Please provide reasons for your opinions, not just "Singletons are for lazy programmers!"
Here is a fairly good article on the issue, although it is against the use of Singletons:
scientificninja.com: performant-singletons.
Does anyone have any other good articles on them? Maybe in support of Singletons?
In defense of singletons:
They are not as bad as globals because globals have no standard-enforced initialization order, and you could easily see nondeterministic bugs due to naive or unexpected dependency orders. Singletons (assuming they're allocated on the heap) are created after all globals, and in a very predictable place in the code.
They're very useful for resource-lazy / -caching systems such as an interface to a slow I/O device. If you intelligently build a singleton interface to a slow device, and no one ever calls it, you won't waste any time. If another piece of code calls it from multiple places, your singleton can optimize caching for both simultaneously, and avoid any double look-ups. You can also easily avoid any deadlock condition on the singleton-controlled resource.
Against singletons:
In C++, there's no nice way to auto-clean-up after singletons. There are work-arounds, and slightly hacky ways to do it, but there's just no simple, universal way to make sure your singleton's destructor is always called. This isn't so terrible memory-wise -- just think of it as more global variables, for this purpose. But it can be bad if your singleton allocates other resources (e.g. locks some files) and doesn't release them.
My own opinion:
I use singletons, but avoid them if there's a reasonable alternative. This has worked well for me so far, and I have found them to be testable, although slightly more work to test.
Google has a Singleton Detector for Java that I believe started out as a tool that must be run on all code produced at Google. The nutshell reason to remove Singletons:
because they can make testing
difficult and hide problems with your
design
For a more explicit explanation see 'Why Singletons Are Controversial' from Google.
A singleton is just a bunch of global variables in a fancy dress.
Global variables have their uses, as do singletons, but if you think you're doing something cool and useful with a singleton instead of using a yucky global variable (everyone knows globals are bad mmkay), you're unfortunately misled.
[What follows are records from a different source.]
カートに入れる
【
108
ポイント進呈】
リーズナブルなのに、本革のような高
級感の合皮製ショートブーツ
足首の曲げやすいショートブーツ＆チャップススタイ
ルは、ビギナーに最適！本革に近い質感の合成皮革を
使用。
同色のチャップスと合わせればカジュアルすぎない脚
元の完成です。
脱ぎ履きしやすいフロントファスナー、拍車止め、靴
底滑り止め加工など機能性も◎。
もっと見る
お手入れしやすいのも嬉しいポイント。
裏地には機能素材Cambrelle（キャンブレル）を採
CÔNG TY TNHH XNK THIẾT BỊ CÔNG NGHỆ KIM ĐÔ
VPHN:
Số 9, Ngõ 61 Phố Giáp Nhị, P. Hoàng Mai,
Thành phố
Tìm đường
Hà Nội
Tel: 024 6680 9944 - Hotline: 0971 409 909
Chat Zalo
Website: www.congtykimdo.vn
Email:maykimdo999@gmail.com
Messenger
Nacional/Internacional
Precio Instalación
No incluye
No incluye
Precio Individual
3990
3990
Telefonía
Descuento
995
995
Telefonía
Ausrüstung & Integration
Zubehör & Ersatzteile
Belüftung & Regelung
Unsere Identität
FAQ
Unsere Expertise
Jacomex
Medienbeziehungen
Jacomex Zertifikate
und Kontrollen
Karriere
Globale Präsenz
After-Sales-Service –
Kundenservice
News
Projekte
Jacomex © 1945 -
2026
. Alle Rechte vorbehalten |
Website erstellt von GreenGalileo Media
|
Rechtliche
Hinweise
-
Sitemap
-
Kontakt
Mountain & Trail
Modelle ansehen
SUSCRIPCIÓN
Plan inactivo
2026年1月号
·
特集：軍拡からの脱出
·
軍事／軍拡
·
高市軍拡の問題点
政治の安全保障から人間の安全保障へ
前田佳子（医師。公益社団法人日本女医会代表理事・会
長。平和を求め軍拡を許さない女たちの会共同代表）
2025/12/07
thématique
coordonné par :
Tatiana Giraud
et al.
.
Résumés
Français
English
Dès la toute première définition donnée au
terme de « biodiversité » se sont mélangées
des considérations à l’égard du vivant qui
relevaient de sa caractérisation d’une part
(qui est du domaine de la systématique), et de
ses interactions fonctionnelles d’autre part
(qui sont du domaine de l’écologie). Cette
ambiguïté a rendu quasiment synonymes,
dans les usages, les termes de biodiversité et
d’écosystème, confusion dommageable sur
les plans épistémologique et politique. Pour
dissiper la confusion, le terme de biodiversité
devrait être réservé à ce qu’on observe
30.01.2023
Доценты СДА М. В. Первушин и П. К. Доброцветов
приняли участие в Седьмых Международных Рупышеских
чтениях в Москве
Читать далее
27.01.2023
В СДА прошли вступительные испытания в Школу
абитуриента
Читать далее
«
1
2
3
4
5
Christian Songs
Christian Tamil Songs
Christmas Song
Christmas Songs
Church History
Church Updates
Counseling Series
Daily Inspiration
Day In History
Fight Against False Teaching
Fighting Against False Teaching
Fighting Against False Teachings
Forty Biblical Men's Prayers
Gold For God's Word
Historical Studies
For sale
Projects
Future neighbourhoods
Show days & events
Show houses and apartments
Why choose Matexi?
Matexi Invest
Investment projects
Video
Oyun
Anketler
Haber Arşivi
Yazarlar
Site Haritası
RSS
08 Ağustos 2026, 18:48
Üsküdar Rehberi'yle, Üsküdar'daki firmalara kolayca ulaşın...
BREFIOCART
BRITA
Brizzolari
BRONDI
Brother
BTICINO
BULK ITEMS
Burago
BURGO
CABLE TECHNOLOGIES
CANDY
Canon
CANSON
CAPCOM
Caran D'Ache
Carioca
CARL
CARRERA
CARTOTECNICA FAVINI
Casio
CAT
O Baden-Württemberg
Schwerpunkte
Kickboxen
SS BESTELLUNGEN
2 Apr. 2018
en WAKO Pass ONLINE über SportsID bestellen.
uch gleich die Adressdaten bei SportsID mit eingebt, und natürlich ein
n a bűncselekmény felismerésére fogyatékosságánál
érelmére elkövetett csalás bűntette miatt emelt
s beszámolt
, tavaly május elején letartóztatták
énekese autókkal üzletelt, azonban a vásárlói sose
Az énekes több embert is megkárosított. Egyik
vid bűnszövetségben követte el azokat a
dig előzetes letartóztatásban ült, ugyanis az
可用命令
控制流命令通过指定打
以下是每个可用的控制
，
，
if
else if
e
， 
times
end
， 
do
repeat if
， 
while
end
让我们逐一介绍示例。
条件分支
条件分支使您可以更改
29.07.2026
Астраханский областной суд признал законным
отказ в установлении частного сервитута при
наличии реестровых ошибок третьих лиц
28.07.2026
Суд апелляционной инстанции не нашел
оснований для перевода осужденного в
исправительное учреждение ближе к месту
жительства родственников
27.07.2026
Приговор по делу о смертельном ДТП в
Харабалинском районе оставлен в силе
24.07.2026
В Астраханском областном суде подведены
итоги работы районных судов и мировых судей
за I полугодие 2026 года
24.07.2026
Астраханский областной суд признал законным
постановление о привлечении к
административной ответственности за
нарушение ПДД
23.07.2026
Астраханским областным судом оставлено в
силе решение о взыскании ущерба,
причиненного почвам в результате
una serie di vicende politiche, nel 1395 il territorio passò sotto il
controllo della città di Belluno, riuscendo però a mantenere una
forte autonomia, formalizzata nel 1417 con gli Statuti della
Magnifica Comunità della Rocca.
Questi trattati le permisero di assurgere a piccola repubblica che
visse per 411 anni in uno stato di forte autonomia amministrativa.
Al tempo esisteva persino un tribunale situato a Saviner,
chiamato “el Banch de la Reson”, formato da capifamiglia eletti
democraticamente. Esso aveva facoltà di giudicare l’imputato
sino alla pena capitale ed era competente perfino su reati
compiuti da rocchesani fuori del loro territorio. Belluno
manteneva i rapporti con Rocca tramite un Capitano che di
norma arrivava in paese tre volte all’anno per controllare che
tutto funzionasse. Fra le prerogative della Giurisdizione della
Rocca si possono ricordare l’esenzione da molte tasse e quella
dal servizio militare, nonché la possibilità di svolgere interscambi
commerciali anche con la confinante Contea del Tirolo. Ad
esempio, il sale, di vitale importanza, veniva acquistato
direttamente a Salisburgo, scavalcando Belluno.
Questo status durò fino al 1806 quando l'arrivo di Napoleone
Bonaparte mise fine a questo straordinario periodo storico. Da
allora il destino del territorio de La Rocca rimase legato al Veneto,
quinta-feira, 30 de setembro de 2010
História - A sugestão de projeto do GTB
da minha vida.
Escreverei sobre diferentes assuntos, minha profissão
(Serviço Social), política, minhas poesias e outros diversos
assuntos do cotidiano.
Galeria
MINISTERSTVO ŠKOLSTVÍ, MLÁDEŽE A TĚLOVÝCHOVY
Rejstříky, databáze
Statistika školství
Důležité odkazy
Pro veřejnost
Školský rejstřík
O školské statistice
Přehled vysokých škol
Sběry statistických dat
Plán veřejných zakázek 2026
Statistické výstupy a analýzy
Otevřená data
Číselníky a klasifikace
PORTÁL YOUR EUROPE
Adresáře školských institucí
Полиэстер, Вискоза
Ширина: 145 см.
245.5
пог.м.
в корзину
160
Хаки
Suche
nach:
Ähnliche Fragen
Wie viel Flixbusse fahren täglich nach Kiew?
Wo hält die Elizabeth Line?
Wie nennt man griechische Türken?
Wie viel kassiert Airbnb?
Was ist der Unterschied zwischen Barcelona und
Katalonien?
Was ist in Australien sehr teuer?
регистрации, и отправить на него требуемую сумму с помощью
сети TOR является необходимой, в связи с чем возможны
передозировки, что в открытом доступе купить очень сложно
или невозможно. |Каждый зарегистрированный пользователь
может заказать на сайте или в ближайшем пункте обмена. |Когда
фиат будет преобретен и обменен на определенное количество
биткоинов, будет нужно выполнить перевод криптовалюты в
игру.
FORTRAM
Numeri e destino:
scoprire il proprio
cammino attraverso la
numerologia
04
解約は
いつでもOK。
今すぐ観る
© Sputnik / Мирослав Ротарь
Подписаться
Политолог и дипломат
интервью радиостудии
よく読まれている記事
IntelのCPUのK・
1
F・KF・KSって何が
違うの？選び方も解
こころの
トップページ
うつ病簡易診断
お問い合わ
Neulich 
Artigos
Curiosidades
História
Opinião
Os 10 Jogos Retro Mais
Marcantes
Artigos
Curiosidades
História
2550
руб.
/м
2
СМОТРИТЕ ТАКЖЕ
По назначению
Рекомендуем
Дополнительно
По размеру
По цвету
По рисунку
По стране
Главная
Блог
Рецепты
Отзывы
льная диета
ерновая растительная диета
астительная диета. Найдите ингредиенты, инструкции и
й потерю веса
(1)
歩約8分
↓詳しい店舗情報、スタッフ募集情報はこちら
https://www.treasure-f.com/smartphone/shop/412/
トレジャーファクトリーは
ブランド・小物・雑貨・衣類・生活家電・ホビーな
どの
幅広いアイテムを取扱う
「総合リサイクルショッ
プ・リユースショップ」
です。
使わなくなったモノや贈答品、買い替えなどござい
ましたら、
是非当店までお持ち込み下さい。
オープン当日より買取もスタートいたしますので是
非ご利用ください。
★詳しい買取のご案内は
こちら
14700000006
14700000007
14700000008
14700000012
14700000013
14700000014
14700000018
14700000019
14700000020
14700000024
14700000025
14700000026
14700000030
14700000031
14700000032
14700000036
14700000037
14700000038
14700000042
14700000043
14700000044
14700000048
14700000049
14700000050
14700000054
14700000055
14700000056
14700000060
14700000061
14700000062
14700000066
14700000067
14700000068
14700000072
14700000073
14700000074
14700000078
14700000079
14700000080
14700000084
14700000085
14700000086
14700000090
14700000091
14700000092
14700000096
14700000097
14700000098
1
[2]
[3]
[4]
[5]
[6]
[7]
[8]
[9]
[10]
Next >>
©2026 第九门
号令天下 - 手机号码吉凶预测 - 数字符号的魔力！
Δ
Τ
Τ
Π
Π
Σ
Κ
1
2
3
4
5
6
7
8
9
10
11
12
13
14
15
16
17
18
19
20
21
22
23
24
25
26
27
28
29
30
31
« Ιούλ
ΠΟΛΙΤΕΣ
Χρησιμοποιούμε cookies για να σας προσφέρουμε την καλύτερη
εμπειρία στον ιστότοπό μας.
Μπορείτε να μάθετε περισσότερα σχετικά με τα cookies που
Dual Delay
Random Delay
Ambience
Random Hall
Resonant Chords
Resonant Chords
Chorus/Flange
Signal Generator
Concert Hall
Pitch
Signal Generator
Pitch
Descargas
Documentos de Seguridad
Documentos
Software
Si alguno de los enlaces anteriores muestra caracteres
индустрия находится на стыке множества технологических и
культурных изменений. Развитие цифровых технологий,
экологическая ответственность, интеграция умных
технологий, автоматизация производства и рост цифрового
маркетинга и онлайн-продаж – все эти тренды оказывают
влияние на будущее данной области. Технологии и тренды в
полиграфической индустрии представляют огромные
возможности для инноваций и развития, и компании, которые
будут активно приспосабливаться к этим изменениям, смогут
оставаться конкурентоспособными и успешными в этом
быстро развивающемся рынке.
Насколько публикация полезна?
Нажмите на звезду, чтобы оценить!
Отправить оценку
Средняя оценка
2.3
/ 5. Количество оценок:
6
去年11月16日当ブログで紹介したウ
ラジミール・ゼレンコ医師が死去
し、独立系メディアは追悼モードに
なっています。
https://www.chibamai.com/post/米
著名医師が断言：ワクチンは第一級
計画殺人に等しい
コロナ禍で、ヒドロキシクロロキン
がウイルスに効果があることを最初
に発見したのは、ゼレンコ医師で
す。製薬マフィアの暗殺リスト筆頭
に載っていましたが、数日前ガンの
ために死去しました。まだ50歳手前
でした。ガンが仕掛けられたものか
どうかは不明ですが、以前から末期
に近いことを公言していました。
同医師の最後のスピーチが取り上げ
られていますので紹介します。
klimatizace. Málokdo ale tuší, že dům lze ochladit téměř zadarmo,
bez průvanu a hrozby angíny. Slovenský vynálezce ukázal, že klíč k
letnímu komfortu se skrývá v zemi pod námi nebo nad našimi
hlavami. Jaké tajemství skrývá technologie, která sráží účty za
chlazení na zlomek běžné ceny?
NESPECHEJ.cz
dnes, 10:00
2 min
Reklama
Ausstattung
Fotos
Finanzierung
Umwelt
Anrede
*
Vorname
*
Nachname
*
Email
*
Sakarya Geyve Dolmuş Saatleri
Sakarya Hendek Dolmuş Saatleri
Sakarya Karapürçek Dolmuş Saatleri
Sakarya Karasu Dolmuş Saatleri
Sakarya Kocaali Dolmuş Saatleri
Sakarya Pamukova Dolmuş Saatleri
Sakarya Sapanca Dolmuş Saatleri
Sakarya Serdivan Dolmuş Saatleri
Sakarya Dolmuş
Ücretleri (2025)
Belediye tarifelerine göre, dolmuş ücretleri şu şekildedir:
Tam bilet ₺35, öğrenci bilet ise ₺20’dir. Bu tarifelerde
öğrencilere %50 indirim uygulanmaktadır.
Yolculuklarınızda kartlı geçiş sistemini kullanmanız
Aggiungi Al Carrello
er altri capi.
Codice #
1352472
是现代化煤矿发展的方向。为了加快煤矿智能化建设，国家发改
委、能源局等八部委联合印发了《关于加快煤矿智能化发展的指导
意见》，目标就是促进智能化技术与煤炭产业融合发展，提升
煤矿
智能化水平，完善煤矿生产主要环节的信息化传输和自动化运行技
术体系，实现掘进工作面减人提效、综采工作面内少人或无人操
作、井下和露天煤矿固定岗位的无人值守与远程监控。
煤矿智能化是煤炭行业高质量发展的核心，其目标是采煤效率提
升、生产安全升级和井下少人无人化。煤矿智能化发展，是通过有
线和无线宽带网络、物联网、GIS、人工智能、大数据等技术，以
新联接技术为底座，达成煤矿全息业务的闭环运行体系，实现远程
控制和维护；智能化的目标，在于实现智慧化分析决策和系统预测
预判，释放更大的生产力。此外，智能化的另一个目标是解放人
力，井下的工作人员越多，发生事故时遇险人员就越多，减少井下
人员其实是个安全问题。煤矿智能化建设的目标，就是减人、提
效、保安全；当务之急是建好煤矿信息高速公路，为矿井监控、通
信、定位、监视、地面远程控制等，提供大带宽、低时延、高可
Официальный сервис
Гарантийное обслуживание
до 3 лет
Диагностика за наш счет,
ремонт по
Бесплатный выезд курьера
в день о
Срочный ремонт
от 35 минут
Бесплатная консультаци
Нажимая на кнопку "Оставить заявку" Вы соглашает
The purpose of a Singleton is to ensure a class has only one instance, and provide a global point of access to it. Most of the time the focus is on the single instance point. Imagine if it were called a Globalton. It would sound less appealing as this emphasizes the (usually) negative connotations of a global variable.
Most of the good arguments against singletons have to do with the difficulty they present in testing as creating test doubles for them is not easy.
There's three pretty good blog posts about Singletons by Miško Hevery in the Google Testing blog.
Singletons are Pathological Liars
Where Have All the Singletons Gone?
Root Cause of Singletons
Singleton is not a horrible pattern, although it is misused a lot. I think this misuse is because it is one of the easier patterns and most new to the singleton are attracted to the global side effect.
Erich Gamma had said the singleton is a pattern he wishes wasn't included in the GOF book and it's a bad design. I tend to disagree.
If the pattern is used in order to create a single instance of an object at any given time then the pattern is being used correctly. If the singleton is used in order to give a global effect, it is being used incorrectly.
Disadvantages:
You are coupling to one class throughout the code that calls the singleton
Creates a hassle with unit testing because it is difficult to replace the instance with a mock object
If the code needs to be refactored later on because of the need for more than one instance, it is more painful than if the singleton class were passed into the object (using an interface) that uses it
Advantages:
One instance of a class is represented at any given point in time.
By design you are enforcing this
Instance is created when it is needed
Global access is a side effect
Chicks dig me because I rarely use singleton and when I do it's typically something unusual. No, seriously, I love the singleton pattern. You know why? Because:
I'm lazy.
Nothing can go wrong.
Sure, the "experts" will throw around a bunch of talk about "unit testing" and "dependency injection" but that's all a load of dingo's kidneys. You say the singleton is hard to unit test? No problem! Just declare everything public and turn your class into a fun house of global goodness. You remember the show Highlander from the 1990's? The singleton is kind of like that because: A. It can never die; and B. There can be only one. So stop listening to all those DI weenies and implement your singleton with abandon. Here are some more good reasons...
Everybody is doing it.
The singleton pattern makes you invincible.
Singleton rhymes with "win" (or "fun" depending on your accent).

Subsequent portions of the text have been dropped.